Surgical removal of the tumor. During surgery, a neurosurgeon (a doctor who specializes in removing a tumor from the brain or spine with surgery) removes as much of the tumor as possible for examination under a microscope. The sample removed during surgery is then analyzed by the pathologist.

Computed tomography (CT or CAT) scan. A CT scan creates a three-dimensional picture of the inside of the body with an x-ray machine. A computer then combines these images into a detailed, cross-sectional view that shows any abnormalities or tumors. Sometimes, a contrast medium (a special dye) is injected into a vein to provide better detail.

Magnetic resonance imaging (MRI). An MRI uses magnetic fields, not x-rays, to produce detailed images of the body. A contrast medium may be injected into a patient's vein to create a clearer picture.

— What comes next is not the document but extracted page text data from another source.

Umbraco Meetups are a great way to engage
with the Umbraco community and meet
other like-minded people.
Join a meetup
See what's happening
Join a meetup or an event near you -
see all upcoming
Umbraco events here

Lumbar puncture (spinal tap). A lumbar puncture is a procedure in which a doctor uses a needle to take a sample of cerebral spinal fluid (CSF) to look for cancer cells, blood, or tumor markers (substances found in higher than normal amounts in the blood, urine, or body tissues of people with certain kinds of cancer). CSF is the fluid that flows around the brain and the spinal cord. The child is given an anesthetic that numbs the lower back before the procedure. For patients with medulloblastoma, doctors usually perform a lumbar puncture after the tumor is removed through surgery.

Stages

Staging is a way of describing the size of a tumor, where it is located, if it is cancerous or where it has spread, and whether it is affecting the functions of other organs in the body. Doctors use diagnostic tests to determine the tumor's stage, so staging may not be complete until all of the tests are finished. Knowing the stage helps the doctor to decide what kind of treatment is best and can help predict a patient's prognosis (chance of recovery). There are different stage descriptions for different types of cancer.

Medulloblastoma in children is classified as either standard (average) risk or high risk, depending on the following factors: the child's age, how much of the tumor remains after surgery, and whether the tumor has spread.

Standard-risk tumor. The tumor is almost completely removed during surgery, meaning that less than 1.5 cubic centimeters of the tumor remains after surgery. The tumor is in the very back part of the brain and has not spread to other areas of the brain and spinal cord.

High-risk tumor. This type of tumor has either spread to other parts of the brain or the spine, or it has not spread but more than 1.5 cubic centimeters of tumor remains after surgery.

Recurrent tumor. A recurrent tumor is a tumor that comes back after treatment. It may recur in the brain, spine, spinal fluid or very rarely elsewhere in the body. If there is a recurrence, the tumor may need to be staged again (called re-staging) using the system above.